Data Preparation
We are going to use a widely used dataset: California Housing Prices to note down two common ways to illustrate the correlations between every pair of attributes in the dataset.
The first step is to download the data from Kaggle and read it by using Pandas.
import pandas as pd
housing = pd.read_csv('housing.csv')
housing.head()
longitude | latitude | housing_median_age | total_rooms | total_bedrooms | population | households | median_income | median_house_value | ocean_proximity | |
---|---|---|---|---|---|---|---|---|---|---|
0 | -122.23 | 37.88 | 41.0 | 880.0 | 129.0 | 322.0 | 126.0 | 8.3252 | 452600.0 | NEAR BAY |
1 | -122.22 | 37.86 | 21.0 | 7099.0 | 1106.0 | 2401.0 | 1138.0 | 8.3014 | 358500.0 | NEAR BAY |
2 | -122.24 | 37.85 | 52.0 | 1467.0 | 190.0 | 496.0 | 177.0 | 7.2574 | 352100.0 | NEAR BAY |
3 | -122.25 | 37.85 | 52.0 | 1274.0 | 235.0 | 558.0 | 219.0 | 5.6431 | 341300.0 | NEAR BAY |
4 | -122.25 | 37.85 | 52.0 | 1627.0 | 280.0 | 565.0 | 259.0 | 3.8462 | 342200.0 | NEAR BAY |
housing.plot(kind='scatter', x='longitude',y='latitude',alpha=0.1)
<Axes: xlabel='longitude', ylabel='latitude'>
%matplotlib inline
import matplotlib.pyplot as plt
housing.plot(kind='scatter', x='longitude',y='latitude',alpha=0.4,
s=housing['population']/100,label='Population',
c='median_house_value',cmap=plt.get_cmap('jet'),colorbar=True)
plt.legend()
<matplotlib.legend.Legend at 0x26bee165690>
Method 1: Standard Correlation Coefficient
If the dataset is not too large, it is easy to calculate the standard correlation coefficient by using the corr() method.

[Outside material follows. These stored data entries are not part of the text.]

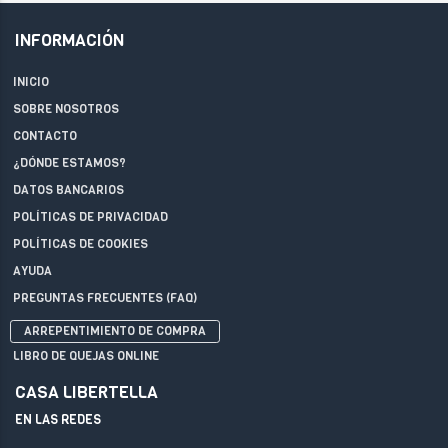
INFORMACIÓN
INICIO
SOBRE NOSOTROS
CONTACTO
¿DÓNDE ESTAMOS?
DATOS BANCARIOS
POLÍTICAS DE PRIVACIDAD
POLÍTICAS DE COOKIES
AYUDA
PREGUNTAS FRECUENTES (FAQ)
ARREPENTIMIENTO DE COMPRA
LIBRO DE QUEJAS ONLINE
CASA LIBERTELLA
EN LAS REDES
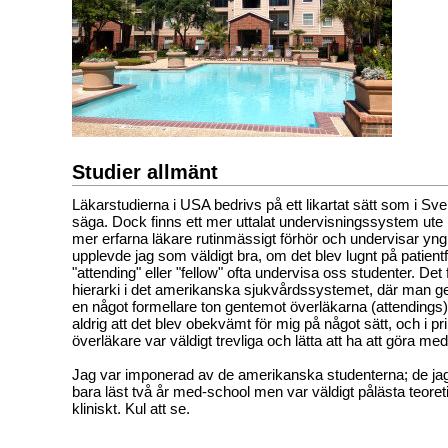
Studier allmänt
Läkarstudierna i USA bedrivs på ett likartat sätt som i Sve
säga. Dock finns ett mer uttalat undervisningssystem ute p
mer erfarna läkare rutinmässigt förhör och undervisar yngr
upplevde jag som väldigt bra, om det blev lugnt på patient
"attending" eller "fellow" ofta undervisa oss studenter. Det
hierarki i det amerikanska sjukvårdssystemet, där man gene
en något formellare ton gentemot överläkarna (attendings
aldrig att det blev obekvämt för mig på något sätt, och i pri
överläkare var väldigt trevliga och lätta att ha att göra me
Jag var imponerad av de amerikanska studenterna; de ja
bara läst två år med-school men var väldigt pålästa teoret
kliniskt. Kul att se.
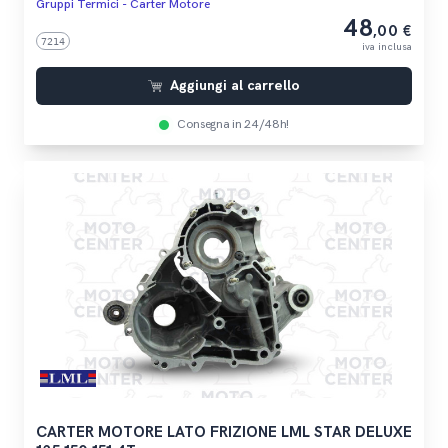
Gruppi Termici - Carter Motore
48
,00 €
7214
iva inclusa
Aggiungi al carrello
Consegna in 24/48h!
CARTER MOTORE LATO FRIZIONE LML STAR DELUXE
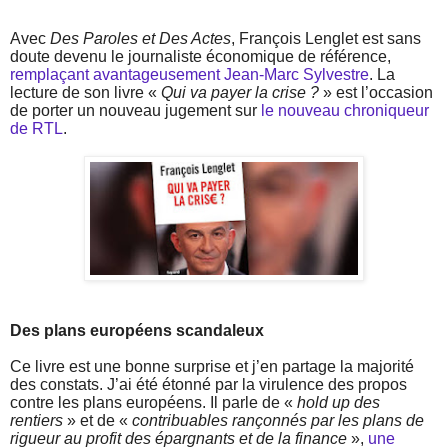
Avec
Des Paroles et Des Actes
, François Lenglet est sans
doute devenu le journaliste économique de référence,
remplaçant avantageusement Jean-Marc Sylvestre
. La
lecture de son livre «
Qui va payer la crise ?
» est l’occasion
de porter un nouveau jugement sur
le nouveau chroniqueur
de RTL
.
Des plans européens scandaleux
Ce livre est une bonne surprise et j’en partage la majorité
des constats. J’ai été étonné par la virulence des propos
contre les plans européens. Il parle de «
hold up des
rentiers
» et de «
contribuables rançonnés par les plans de
rigueur au profit des épargnants et de la finance
»,
une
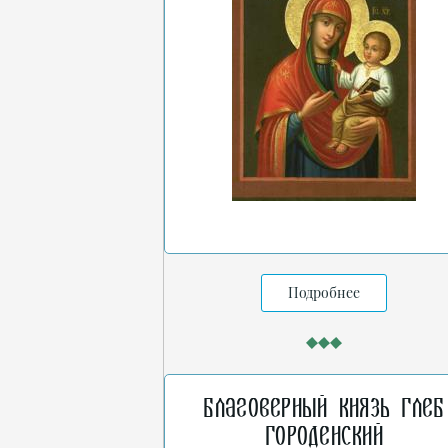
Подробнее
Благоверный князь Глеб
Городенский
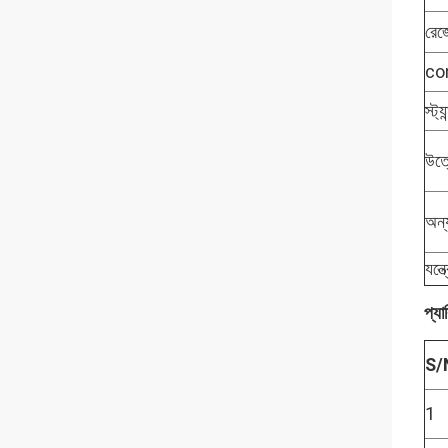
রে
con
স্ট্য
উত্
অন্
যন্
প্যা
S/
1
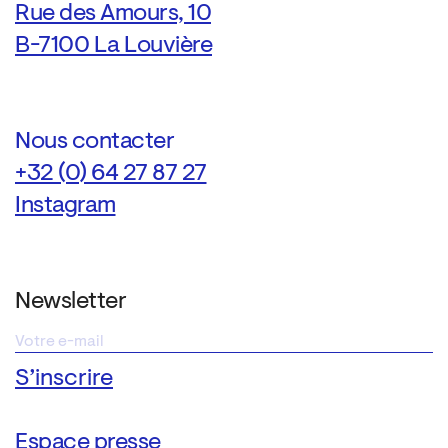
Rue des Amours, 10
B-7100 La Louvière
Nous contacter
+32 (0) 64 27 87 27
Instagram
Newsletter
Espace presse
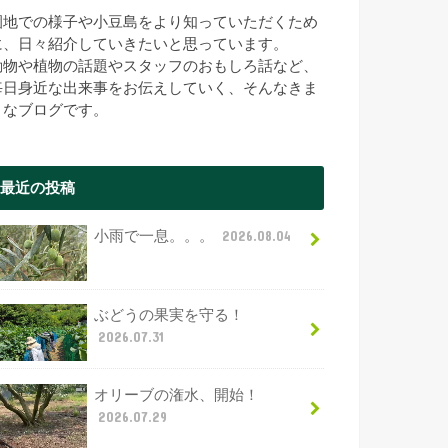
園地での様子や小豆島をより知っていただくため
に、日々紹介していきたいと思っています。
動物や植物の話題やスタッフのおもしろ話など、
毎日身近な出来事をお伝えしていく、そんなきま
まなブログです。
最近の投稿
小雨で一息。。。
2026.08.04
ぶどうの果実を守る！
2026.07.31
オリーブの潅水、開始！
2026.07.29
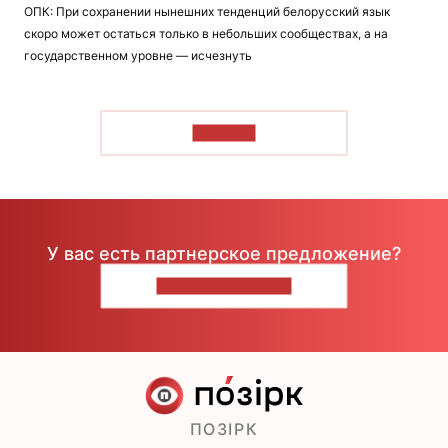
ОПК: При сохранении нынешних тенденций белорусский язык
скоро может остаться только в небольших сообществах, а на
государственном уровне — исчезнуть
ЧИТАТЬ
У вас есть партнерское предложение?
НАПИШИТЕ НАМ
ПОЗІРК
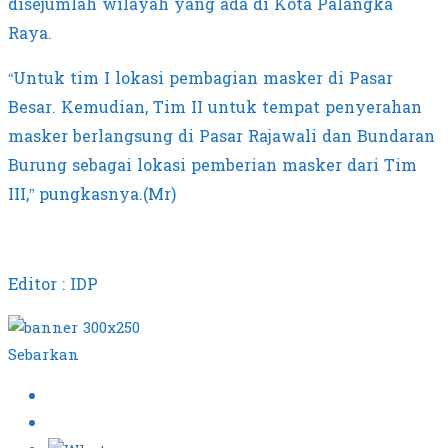
disejumlah wilayah yang ada di Kota Palangka
Raya.
“Untuk tim I lokasi pembagian masker di Pasar
Besar. Kemudian, Tim II untuk tempat penyerahan
masker berlangsung di Pasar Rajawali dan Bundaran
Burung sebagai lokasi pemberian masker dari Tim
III,” pungkasnya.(Mr)
Editor : IDP
Sebarkan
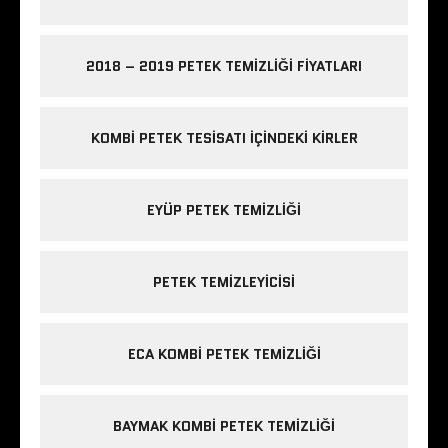
2018 – 2019 PETEK TEMIZLIĞI FIYATLARI
KOMBI PETEK TESISATI IÇINDEKI KIRLER
EYÜP PETEK TEMIZLIĞI
PETEK TEMIZLEYICISI
ECA KOMBI PETEK TEMIZLIĞI
BAYMAK KOMBI PETEK TEMIZLIĞI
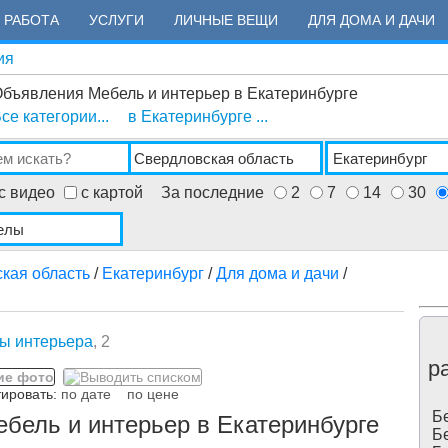
РАБОТА
УСЛУГИ
ЛИЧНЫЕ ВЕЩИ
ДЛЯ ДОМА И ДАЧИ
ия
бъявления Мебель и интерьер в Екатеринбурге
се категории...
в Екатеринбурге ...
с видео
с картой
За последние
2
7
14
30
кая область
/
Екатеринбург
/
Для дома и дачи
/
ы интерьера
, 2
р
ровать:
по дате
по цене
Бе
бель и интерьер в Екатеринбурге
Бе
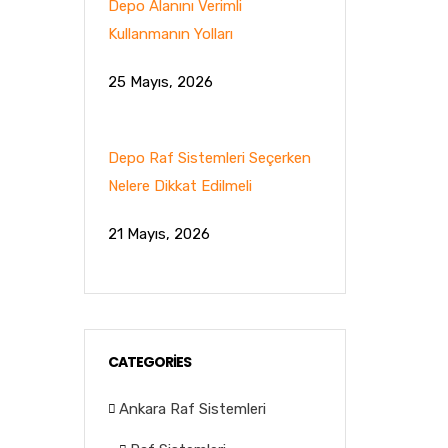
Depo Alanını Verimli
Kullanmanın Yolları
25 Mayıs, 2026
Depo Raf Sistemleri Seçerken
Nelere Dikkat Edilmeli
21 Mayıs, 2026
CATEGORIES
Ankara Raf Sistemleri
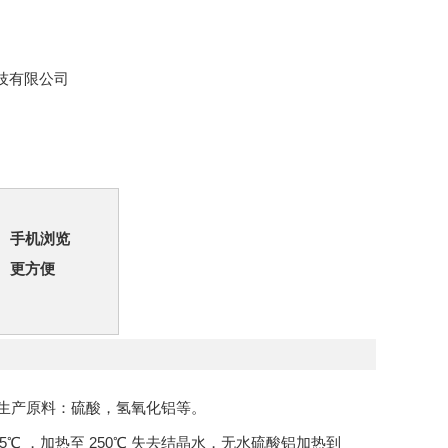
技有限公司
手机浏览
更方便
mm。生产原料：硫酸，氢氧化铝等。
℃ ，加热至 250℃ 失去结晶水，无水硫酸铝加热到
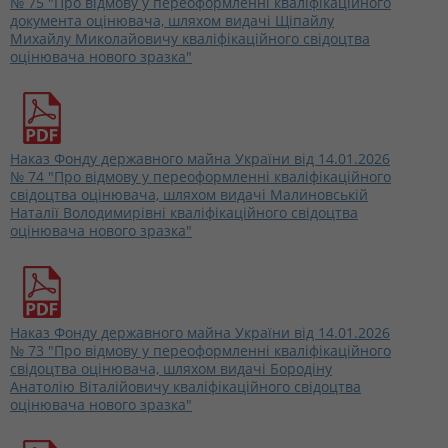
№ 75 "Про відмову у переоформленні кваліфікаційного
документа оцінювача, шляхом видачі Щіпайлу
Михайлу Миколайовичу кваліфікаційного свідоцтва
оцінювача нового зразка"
Наказ Фонду державного майна України від 14.01.2026
№ 74 "Про відмову у переоформленні кваліфікаційного
свідоцтва оцінювача, шляхом видачі Малиновській
Наталії Володимирівні кваліфікаційного свідоцтва
оцінювача нового зразка"
Наказ Фонду державного майна України від 14.01.2026
№ 73 "Про відмову у переоформленні кваліфікаційного
свідоцтва оцінювача, шляхом видачі Бородіну
Анатолію Віталійовичу кваліфікаційного свідоцтва
оцінювача нового зразка"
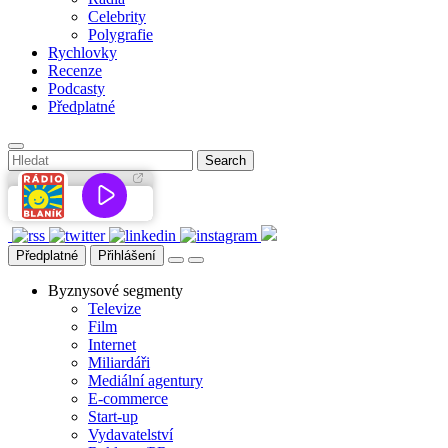
Celebrity
Polygrafie
Rychlovky
Recenze
Podcasty
Předplatné
Předplatné
Přihlášení
Byznysové segmenty
Televize
Film
Internet
Miliardáři
Mediální agentury
E-commerce
Start-up
Vydavatelství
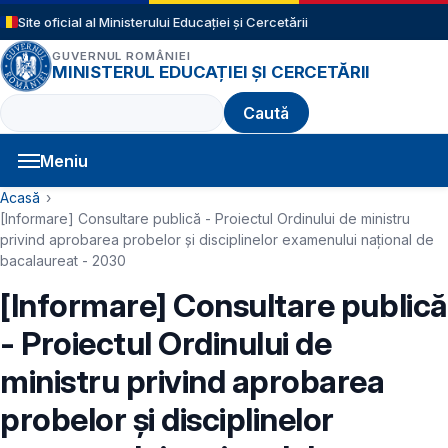
Sari la conținutul principal
Site oficial al Ministerului Educației și Cercetării
GUVERNUL ROMÂNIEI
MINISTERUL EDUCAȚIEI ȘI CERCETĂRII
Caută
Meniu
Navigație principală
Cale de navigare
Acasă
[Informare] Consultare publică - Proiectul Ordinului de ministru
privind aprobarea probelor și disciplinelor examenului național de
bacalaureat - 2030
[Informare] Consultare publică
- Proiectul Ordinului de
ministru privind aprobarea
probelor și disciplinelor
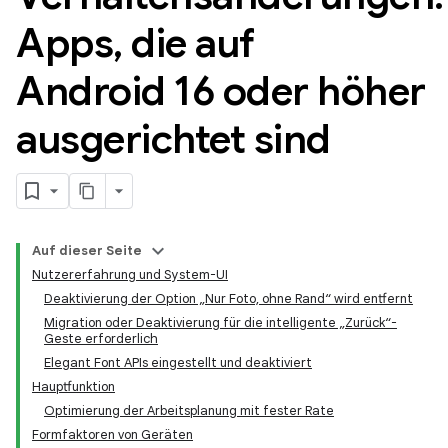
Apps
,
die auf
Android 16 oder höher
ausgerichtet sind
Auf dieser Seite
Nutzererfahrung und System-UI
Deaktivierung der Option „Nur Foto, ohne Rand“ wird entfernt
Migration oder Deaktivierung für die intelligente „Zurück“-
Geste erforderlich
Elegant Font APIs eingestellt und deaktiviert
Hauptfunktion
Optimierung der Arbeitsplanung mit fester Rate
Formfaktoren von Geräten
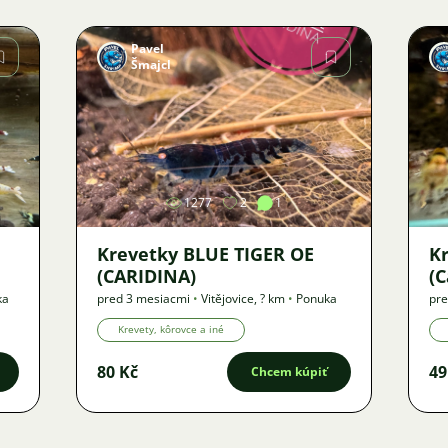
Pavel
Šmajcl
Obrázok
1277
2
1
Krevetky BLUE TIGER OE
K
(CARIDINA)
(C
ka
pred 3 mesiacmi
•
Vitějovice
,
? km
•
Ponuka
pre
Krevety, kôrovce a iné
80 Kč
49
Chcem kúpiť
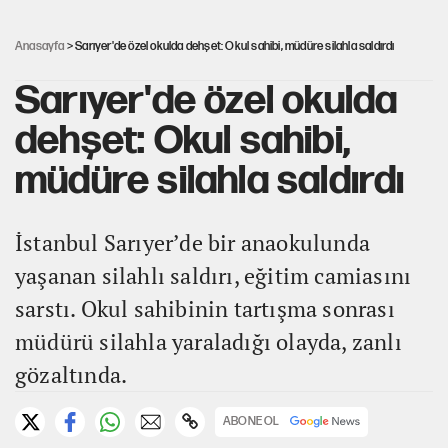
Ağustos ayında emekli promosyonları güncellendi
Anasayfa
> Sarıyer'de özel okulda dehşet: Okul sahibi, müdüre silahla saldırdı
Sarıyer'de özel okulda
dehşet: Okul sahibi,
müdüre silahla saldırdı
İstanbul Sarıyer’de bir anaokulunda
yaşanan silahlı saldırı, eğitim camiasını
sarstı. Okul sahibinin tartışma sonrası
müdürü silahla yaraladığı olayda, zanlı
gözaltında.
ABONE OL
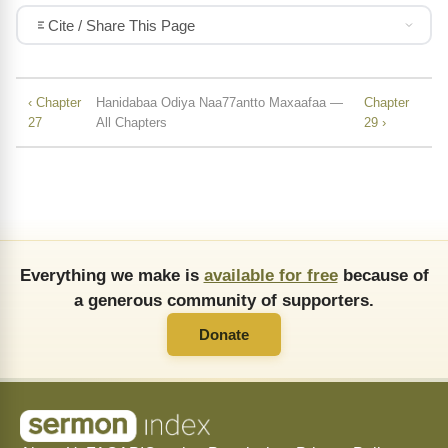
Cite / Share This Page
‹ Chapter
Hanidabaa Odiya Naa77antto Maxaafaa —
Chapter
27
All Chapters
29 ›
Everything we make is
available for free
because of
a generous community of supporters.
Donate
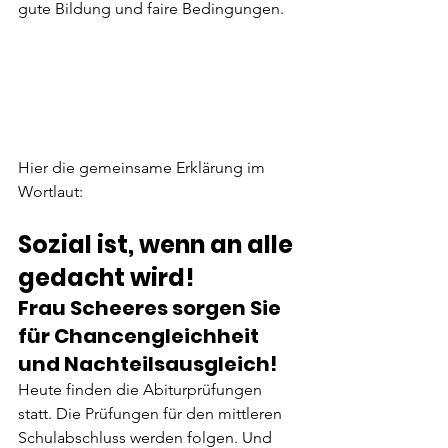
gute Bildung und faire Bedingungen.
Hier die gemeinsame Erklärung im 
Wortlaut:
Sozial ist, wenn an alle 
gedacht wird!
Frau Scheeres sorgen Sie 
für Chancengleichheit 
und Nachteilsausgleich!
Heute finden die Abiturprüfungen 
statt. Die Prüfungen für den mittleren 
Schulabschluss werden folgen. Und 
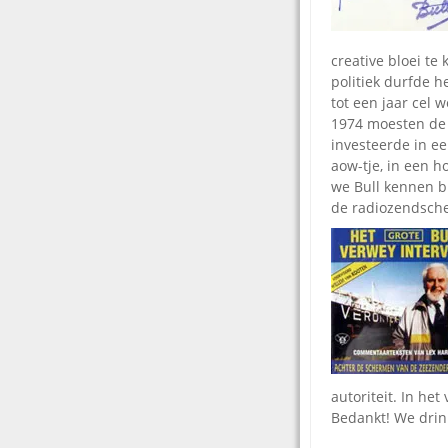
creative bloei t
politiek durfde h
tot een jaar cel
1974 moesten de z
investeerde in e
aow-tje, in een 
we Bull kennen b
de radiozendsche
autoriteit. In he
Bedankt! We drink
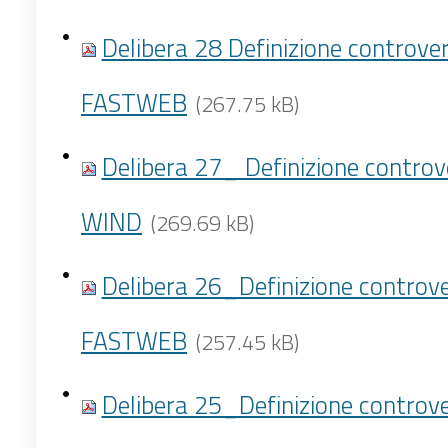
Delibera 28 Definizione controve
FASTWEB
(267.75 kB)
Delibera 27_ Definizione controv
WIND
(269.69 kB)
Delibera 26_Definizione controv
FASTWEB
(257.45 kB)
Delibera 25_Definizione controv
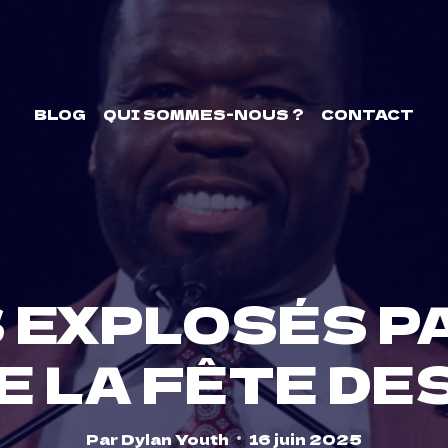
BLOG
QUI SOMMES-NOUS ?
CONTACT
 EXPLOSÉS PA
E LA FÊTE DE
Par
Dylan Youth
16 juin 2025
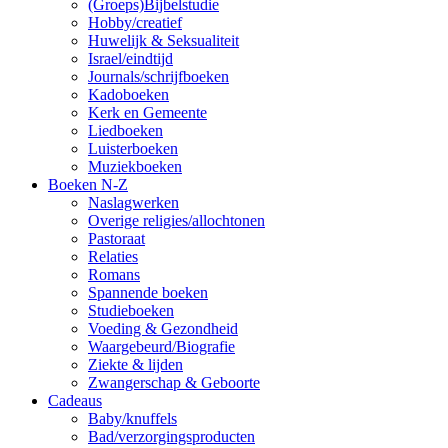
(Groeps)Bijbelstudie
Hobby/creatief
Huwelijk & Seksualiteit
Israel/eindtijd
Journals/schrijfboeken
Kadoboeken
Kerk en Gemeente
Liedboeken
Luisterboeken
Muziekboeken
Boeken N-Z
Naslagwerken
Overige religies/allochtonen
Pastoraat
Relaties
Romans
Spannende boeken
Studieboeken
Voeding & Gezondheid
Waargebeurd/Biografie
Ziekte & lijden
Zwangerschap & Geboorte
Cadeaus
Baby/knuffels
Bad/verzorgingsproducten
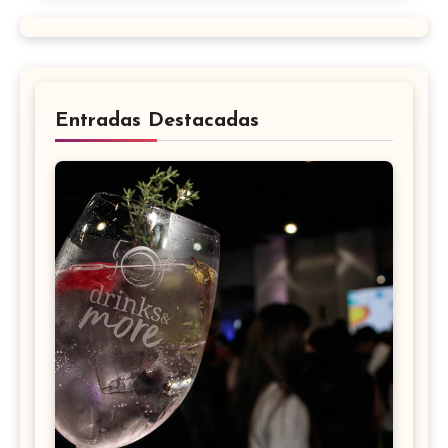
Entradas Destacadas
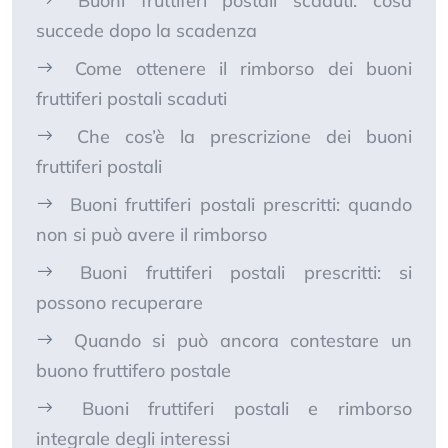
Buoni fruttiferi postali scaduti: cosa
succede dopo la scadenza
Come ottenere il rimborso dei buoni
fruttiferi postali scaduti
Che cos’è la prescrizione dei buoni
fruttiferi postali
Buoni fruttiferi postali prescritti: quando
non si può avere il rimborso
Buoni fruttiferi postali prescritti: si
possono recuperare
Quando si può ancora contestare un
buono fruttifero postale
Buoni fruttiferi postali e rimborso
integrale degli interessi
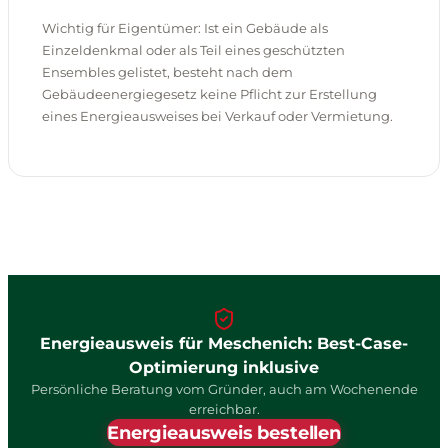
Wichtig für Eigentümer: Ist ein Gebäude als
Einzeldenkmal oder als Teil eines geschützten
Ensembles gelistet, besteht nach dem
Gebäudeenergiegesetz keine Pflicht zur Erstellung
eines Energieausweises bei Verkauf oder Vermietung.
Energieausweis für Meschenich: Best-Case-
Optimierung inklusive
Persönliche Beratung vom Gründer, auch am Wochenende
erreichbar.
Energieausweis bestellen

The correlation coefficient ranges from -1 to 1, when it is close to -1, it means that there is a strong negative correlation, while when the coefficient is close to 1, it means that there is a strong positive correlation. Finally, coefficients close to zero mean that there is no linear correlation.
The correlation coefficient only measures linear correlations (“if x goes up, then y generally goes up or down”). It may completely miss out on nonlinear relationships.
import warnings
warnings.filterwarnings('ignore')
corr_matrix = housing.corr()
corr_matrix['median_house_value'].sort_values(ascending=False)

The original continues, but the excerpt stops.